Ilya Ponomarev says he is the spokesman of the National Republican Army, which claims to have been behind the car bomb that murdered Darya Dugina, the daughter of ultra-nationalist Alexander Dugin.
Ilya Ponomarev has long been a thorn in the side of Russian president Vladimir Putin.
From leading street protests over his re-election in 2012 to being the only MP to oppose Moscow's annexation of Crimea, Ponomarev's position is clear.
Only now it's more extreme, a consequence of Russia's invasion of Ukraine.
Exiled in Kyiv, the 47-year-old says he is a spokesman for the National Republican Army (NRA), an underground group that wants to violently overthrow the Russian leader.
Among others, the NRA claims to be behind the car bomb that killed Darya Dugina, the daughter of ultra-nationalist Alexander Dugin.
“Obviously, the end game is regime change in Russia,” Ponomarev told Euronews from the Ukrainian capital Kyiv. “You need to destroy the system so it does not repeat itself. That can be done only violently. There is no other way because the people around Putin will fight.”
However, experts have cast doubt on the existence of the NRA, saying there is little coordination of protests and attacks in Russia.
NRA 'is diverse and decentralised'
Russian-born Ponomarev, once a member of the Communist Party of Russia, served as an MP from 2007 to 2016.
Before being exiled due to his opposition to Russia's land grab of Crimea, he had worked with Dmitry Medvedev, president from 2008-2012.
“I saw Medvedev as a window of opportunity, and I still think that it was, but when Putin asked him to swap back again, he agreed,” said Ponomarev, referring to Putin returning as president in 2012 after standing aside to avoid term-limit rules. “I think that it was possible to reverse Russia's path if Medvedev had stayed, but it didn’t happen and Russia continued on an irrevocable and irreversible path that we are seeing the consequences of now.”
Granted Ukrainian citizenship in 2019, Ponomarev says it became clear that working within the Russian system cannot change anything.
After the outbreak of war, he launched a news outlet called February Morning, which aims to give a voice to Putin's critics.
Now he helps the NRA -- which he says consists of around 500 to 1,000 people and is diverse and decentralised to avoid infiltration -- with advice and assistance.
He also claims to be helping Ukraine and has connections to other partisan groups operating in Russia.
“You know, the people who are criticising me [for not criticising Russia's leaders earlier and his links with Medvedev], they have done nothing radical, and they are doing nothing,” said Ponomarev.
“They have done nothing but wish. I have at least done everything possible to change the situation with all the tools that the system gave me.”
Russian elite 'needs to feel like they are in danger'
Ponomarev says part of his strategy is to split the Russian elite, arguing Russia's oligarchs are almost only interested in money and being safe. As long as supporting Putin is safer than supporting change, nothing will happen, he adds.
Therefore he wants to make it unsafe for the Russian elite so that they will be ready to switch sides.
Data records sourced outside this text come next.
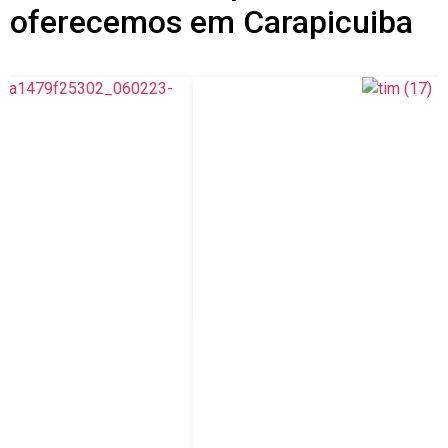
oferecemos em Carapicuiba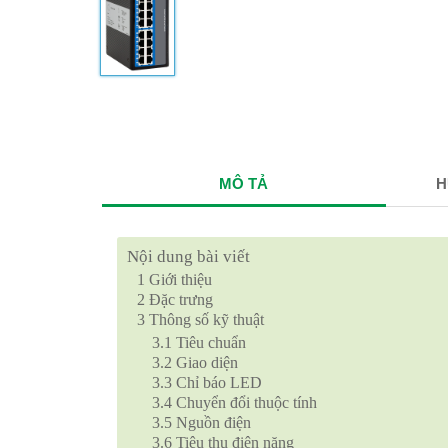
MÔ TẢ
H
Nội dung bài viết
1
Giới thiệu
2
Đặc trưng
3
Thông số kỹ thuật
3.1
Tiêu chuẩn
3.2
Giao diện
3.3
Chỉ báo LED
3.4
Chuyển đổi thuộc tính
3.5
Nguồn điện
3.6
Tiêu thụ điện năng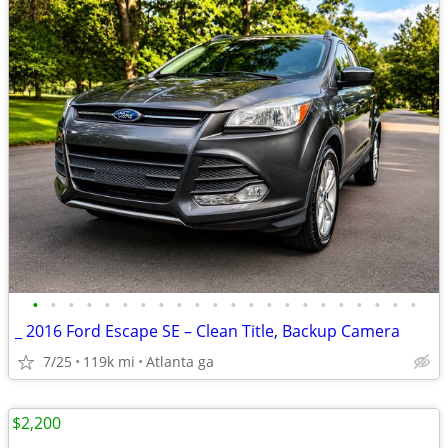
•
•
•
•
•
•
•
•
•
•
•
•
•
•
•
•
•
•
•
•
•
•
_ 2016 Ford Escape SE – Clean Title, Backup Camera
7/25
119k mi
Atlanta ga
$2,200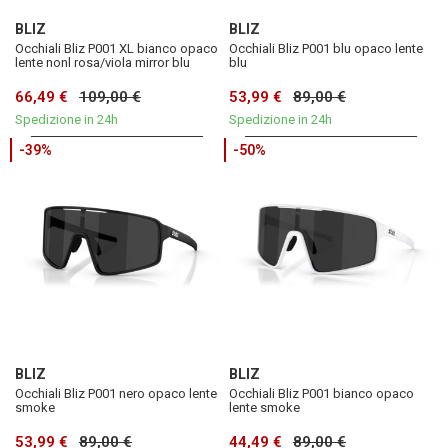
BLIZ
BLIZ
Occhiali Bliz P001 XL bianco opaco
Occhiali Bliz P001 blu opaco lente
lente nonl rosa/viola mirror blu
blu
66,49 €
109,00 €
53,99 €
89,00 €
Spedizione in 24h
Spedizione in 24h
-39%
-50%
BLIZ
BLIZ
Occhiali Bliz P001 nero opaco lente
Occhiali Bliz P001 bianco opaco
smoke
lente smoke
53,99 €
89,00 €
44,49 €
89,00 €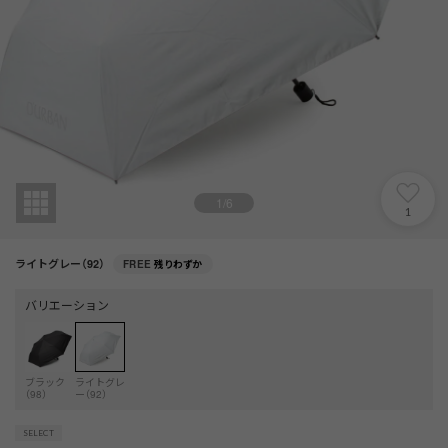
1
/
6
1
ライトグレー（92）
FREE
残りわずか
バリエーション
ブラック
ライトグレ
（98）
ー（92）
"They do not like what is happening with the war, but they are doing nothing because there is no real danger to their position," he said. "That needs to change.”
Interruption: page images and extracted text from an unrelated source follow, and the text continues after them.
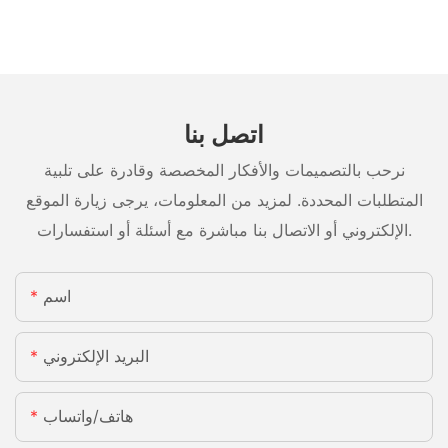
اتصل بنا
نرحب بالتصميمات والأفكار المخصصة وقادرة على تلبية
المتطلبات المحددة. لمزيد من المعلومات، يرجى زيارة الموقع
الإلكتروني أو الاتصال بنا مباشرة مع أسئلة أو استفسارات.
اسم
البريد الإلكتروني
هاتف/واتساب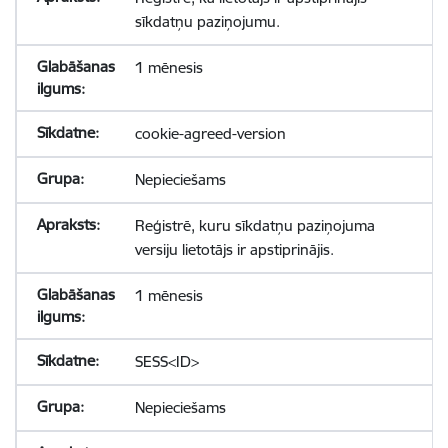
sīkdatņu paziņojumu.
1 mēnesis
cookie-agreed-version
Nepieciešams
Reģistrē, kuru sīkdatņu paziņojuma
versiju lietotājs ir apstiprinājis.
1 mēnesis
SESS<ID>
Nepieciešams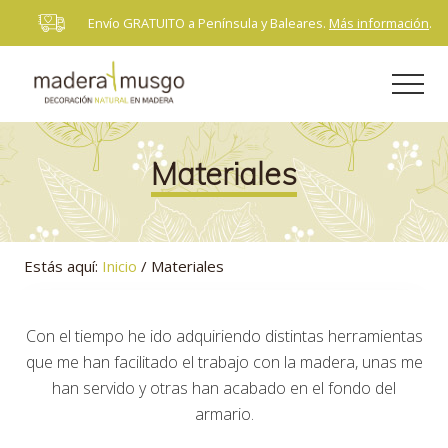
Menu
Saltar
Saltar
Envío GRATUITO a Península y Baleares.
Más información
.
B
al
al
H
contenido
pie
Men
principal
de
página
Decoración
natural
en
Materiales
madera
Estás aquí:
Inicio
/
Materiales
Con el tiempo he ido adquiriendo distintas herramientas
que me han facilitado el trabajo con la madera, unas me
han servido y otras han acabado en el fondo del
armario.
The next step, adds Ponomarev, is to make Russians feel they can hit the streets and protest.
After any revolution, he believes there is a need for a transition government, tasked with strengthening the rule of law and implementing reforms.
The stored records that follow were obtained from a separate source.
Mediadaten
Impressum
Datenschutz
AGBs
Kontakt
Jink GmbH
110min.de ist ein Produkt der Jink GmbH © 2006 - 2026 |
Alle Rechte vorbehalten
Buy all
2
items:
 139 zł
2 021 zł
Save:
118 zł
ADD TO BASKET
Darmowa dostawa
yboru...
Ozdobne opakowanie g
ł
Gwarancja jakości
Corrupt politicians and civil servants in all layers of society will have to be removed and replaced, he adds.
He also thinks leaders of any revolution, such as himself, refrain from running in any democratic elections that may follow.
“And I think that the people, like me, who are involved in the transition government should take an obligation, promising not to run after the transition period is over,” says Ponomarev. “I am definitely ready myself to make such an obligation.”
The NRA could be just 'a fantasy'
Experts, however, have cast doubt over whether the NRA is a fantasy.
"I am not fully convinced that the National Republican Army exist," said Sergey Radchenko, an expert on Russia from the Johns Hopkins School of Advanced International Studies.
"There are protests in Russia and attacks on recruitment offices and infrastructure, but I don't see much organisation to it.
"It makes me think that the National Republican Army is not a reality, but maybe fantasy.
"There are non-state groups operating around the world, but I don't see any evidence yet that it is the case in Russia.
"Everything is, of course, possible, but I haven't seen any evidence and it makes me suspicious.
"In absence of evidence, I am sceptical... I cannot rule out that they exist but it is not just true because Ponomarev says so.
"We have to be cautious and that is the whole point."